Como poco sabía sobre los papeles que tenía en mano, estuve tentado a quemarlos. Era grande mi indignación, yo esperaba encontrar, debajo de ese amontonamiento, lámparas para reparar, botellas de plástico para el reciclaje, algún billete. Llevé un par de esas cartas a un coleccionista, quien me recomendó un doctor en Letras, de la universidad, en cuyos botes pepeno. El académico trató de convencerme de que los documentos no tenían valor, sugiriendo que era mejor se los entregara a él. Me negué, desde luego, y no tuvo más opción que contactarme con un par de interesados. Al final, hubo una comisión de venta para él. La paga que obtuve por las cartas me ayudó a vivir algunos meses. Incluso renté una pequeña habitación.
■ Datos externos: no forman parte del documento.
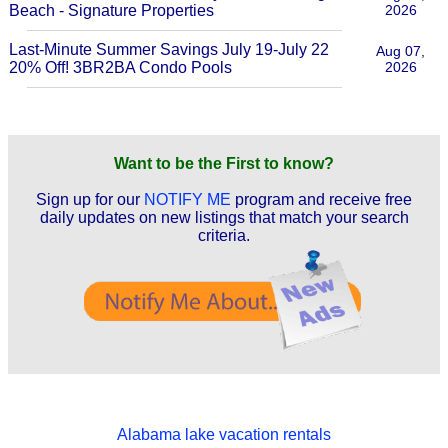
Beach - Signature Properties
2026
Last-Minute Summer Savings July 19-July 22
Aug 07,
20% Off! 3BR2BA Condo Pools
2026
Want to be the First to know?
Sign up for our
NOTIFY ME
program and receive free
daily updates on new listings that match your search
criteria.
Alabama lake vacation rentals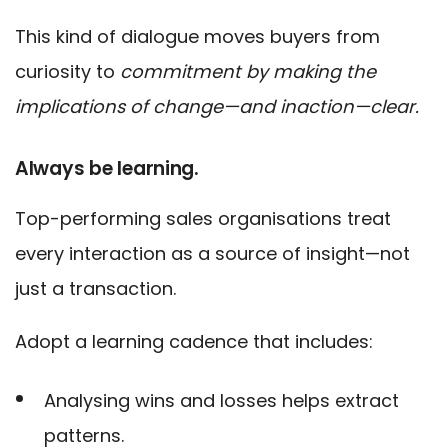
This kind of dialogue moves buyers from
curiosity to
commitment by making the
implications of change—and inaction—clear.
Always be learning.
Top-performing sales organisations treat
every interaction as a source of insight—not
just a transaction.
Adopt a learning cadence that includes:
Analysing wins and losses helps extract
patterns.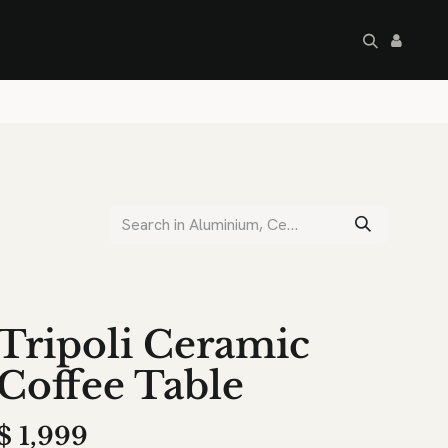
artley's Seconds
Sale
Commercial
Tripoli Ceramic
Coffee Table
$
1,999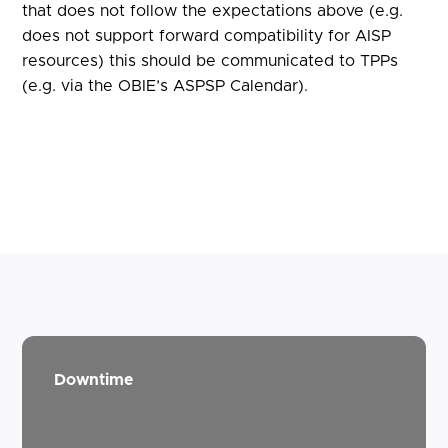
that does not follow the expectations above (e.g.
does not support forward compatibility for AISP
resources) this should be communicated to TPPs
(e.g. via the OBIE’s ASPSP Calendar).
Downtime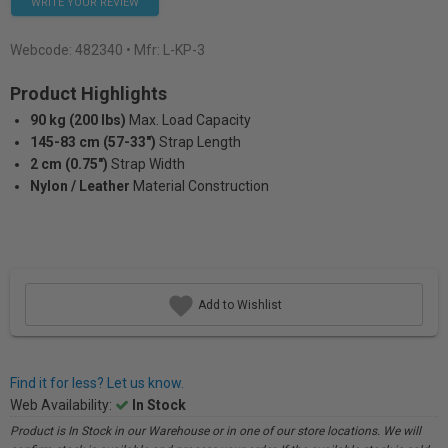
WRITE YOUR REVIEW
Webcode:
482340
• Mfr: L-KP-3
Product Highlights
90 kg (200 lbs)
Max. Load Capacity
145-83 cm (57-33")
Strap Length
2 cm (0.75")
Strap Width
Nylon / Leather
Material Construction
Add to Wishlist
Find it for less? Let us know.
Web Availability:
In Stock
Product is In Stock in our Warehouse or in one of our store locations. We will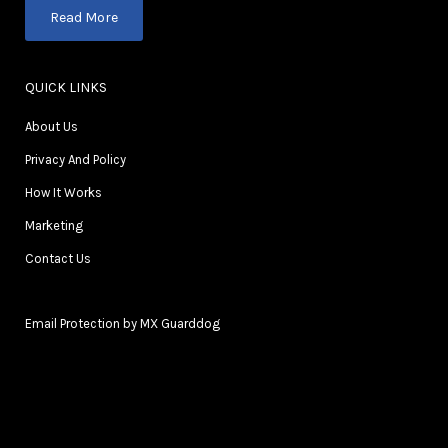
Read More
QUICK LINKS
About Us
Privacy And Policy
How It Works
Marketing
Contact Us
Email Protection by MX Guarddog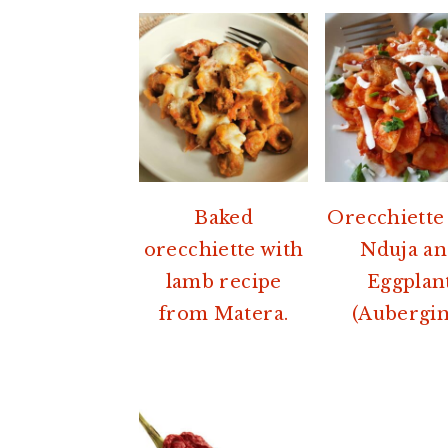
Baked
Orecchiette
orecchiette with
Nduja a
lamb recipe
Eggplan
from Matera.
(Aubergin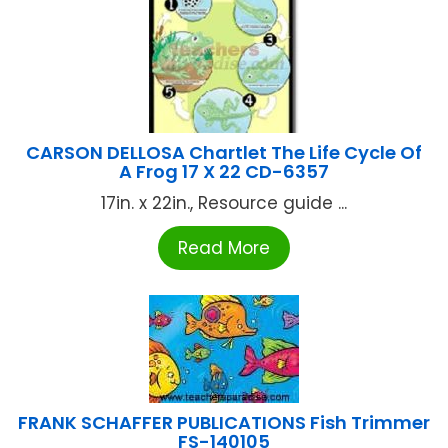
CARSON DELLOSA Chartlet The Life Cycle Of
A Frog 17 X 22 CD-6357
17in. x 22in., Resource guide ...
Read More
FRANK SCHAFFER PUBLICATIONS Fish Trimmer
FS-140105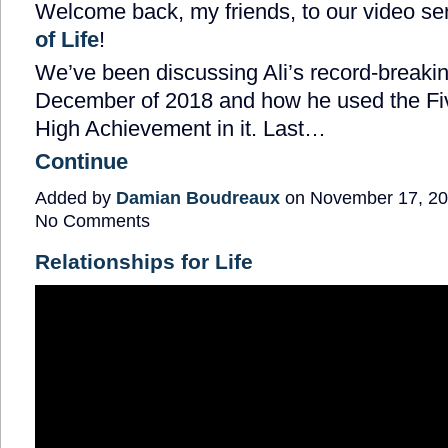
Welcome back, my friends, to our video ser
of Life
!
We’ve been discussing Ali’s record-breaki
December of 2018 and how he used the Five
High Achievement in it. Last…
Continue
Added by
Damian Boudreaux
on November 17, 20
No Comments
Relationships for Life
A nadie le di datos sobre mi descubrimiento. Me cuidaba de no ser perseguido al perderme entre viejas casonas. No volví a la universidad para que el doctor en Letras (que estaba enloqueciendo), no tuviera oportunidad de malos pensamientos. Para seleccionar lo que vendía, me vi obligado a leer aquellas cartas, pero también libros que, después supe, eran ediciones originales, muchas de ellas firmadas por sus autores: Chéjov, Verne, Erasmo de Rotterdam…Lo que leía despertaba mi interés, me seducía.
Leí grandes colecciones de autores que después supe eran clásicos, leí autores cercanos a las grandes guerras mundiales, autores que estuvieron en ese horror denominado posmodernidad, que rige los malestares de este fin de siglo XXI. La correspondencia era deliciosa. Muchos autores y autoras compartían reflexiones sobre la vida, sobre la muerte, el suicido, sobre el oficio de escribir. Era como si desnudaran el alma humana. Mi vocabulario se amplió. La manera de exteriorizar mis pensamientos era precisa. Puede descubrir el universo desde múltiples ángulos. Siempre fui un solitario, así que convertirme en una especie de sabio ermitaño no me molestó.
Durante años estuve vendiendo parte de mis hallazgos. Me hice de un capital para estar tranquilo el resto de mi vida. Compré un departamento, y mandé construir una biblioteca. De hecho, más allá de mi cama, la cocineta, el medio baño y una silla, mi departamento es en realidad un museo destinado a esa colección.
Mis intenciones cambiaron una tarde, en medio de la plazuela. No puedo decir que me haya arrepentido de haber vendido los libros, las revistas, los daguerrotipos. Pero noté que amaba esos objetos que en un principio me parecieron extraños. Uno no vende a la esposa a ningún precio. Descubrí que era privilegiado. Ese contenido estuvo allí, desde tiempos inmemoriales, destinado a mí.
Elegí los libros que consideré podría leer en lo que me restaba de vida. Abrí un taller de lectura en el barrio, para compartir el placer de las letras. Decidí tapiar el acceso a aquellas pilas de libros. La tentación de seguir leyendo era irresistible, pero comprendí que para mí era suficiente la biblioteca en casa.
Una ocasión, debo confesarlo, decidí romper el tapial de madera, hacer un agujero para saber si permanecían ahí los montones literarios. Puede ver, del otro lado del tapial, la cara de asombro de un joven pepenador que leía Macbeth, sentado sobre la colección completa de William Faulkner. Sellé el tapial. No regresaré más a la plaza circular.